◆ **Activity**:
Only the lines holding "Hosting" are wanted; find them in the listing and return each one.

◆ **Data supplied**:
☆ ☆ ☆ ☆ ☆
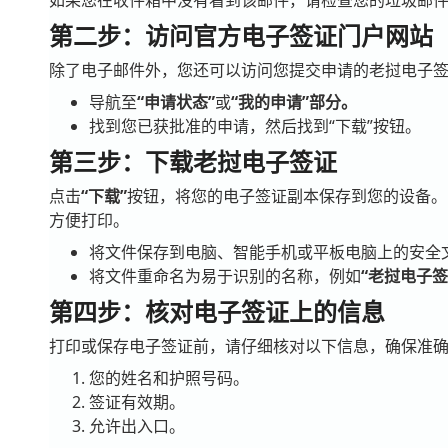
如果您在收件箱中没有看到该邮件，请检查您的垃圾邮
第二步：访问官方电子签证门户网站
除了电子邮件外，您还可以访问您提交申请的老挝电子
导航至
“申请状态”
或
“我的申请”部分。
找到您已获批准的申请，然后找到“下载”按钮。
第三步：下载老挝电子签证
点击
“下载”
按钮，将您的电子签证副本保存到您的设备。
方便打印。
将文件保存到电脑、智能手机或平板电脑上的安全
将文件重命名为易于识别的名称，例如
“老挝电子签证
第四步：核对电子签证上的信息
打印或保存电子签证前，请仔细核对以下信息，确保准
您的姓名和护照号码。
签证有效期。
允许出入口。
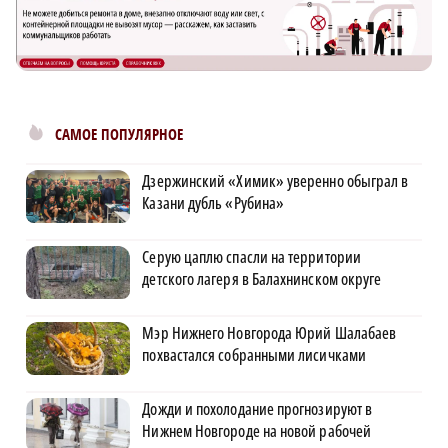
САМОЕ ПОПУЛЯРНОЕ
Дзержинский «Химик» уверенно обыграл в
Казани дубль «Рубина»
Серую цаплю спасли на территории
детского лагеря в Балахнинском округе
Мэр Нижнего Новгорода Юрий Шалабаев
похвастался собранными лисичками
Дожди и похолодание прогнозируют в
Нижнем Новгороде на новой рабочей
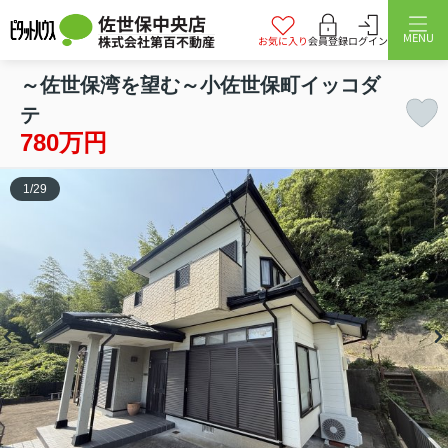
佐世保中央店
MENU
株式会社第百不動産
お気に入り
会員登録
ログイン
～佐世保湾を望む～小佐世保町イッコダ
テ
780万円
1
/
29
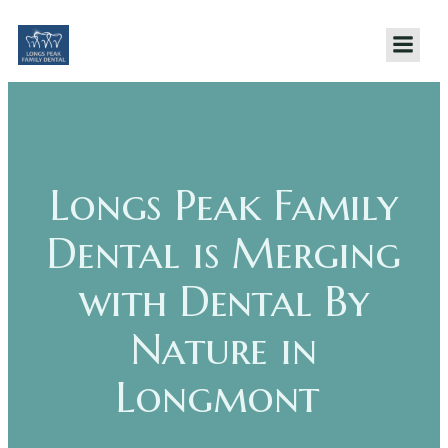
Skip
to
content
Longs Peak Family
Dental is Merging
with Dental By
Nature in
Longmont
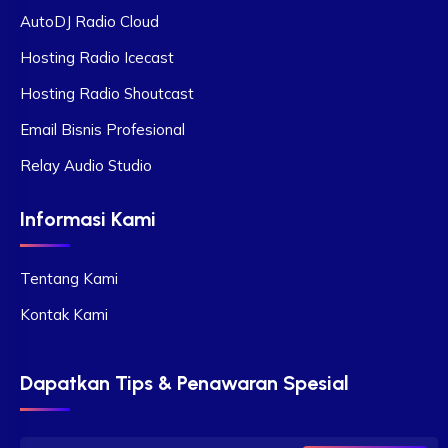
AutoDJ Radio Cloud
Hosting Radio Icecast
Hosting Radio Shoutcast
Email Bisnis Profesional
Relay Audio Studio
Informasi Kami
Tentang Kami
Kontak Kami
Dapatkan Tips & Penawaran Spesial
☆ ☆ ☆ ☆ ☆
◆ **Result for this task**:
Hosting Radio Icecast
Hosting Radio Shoutcast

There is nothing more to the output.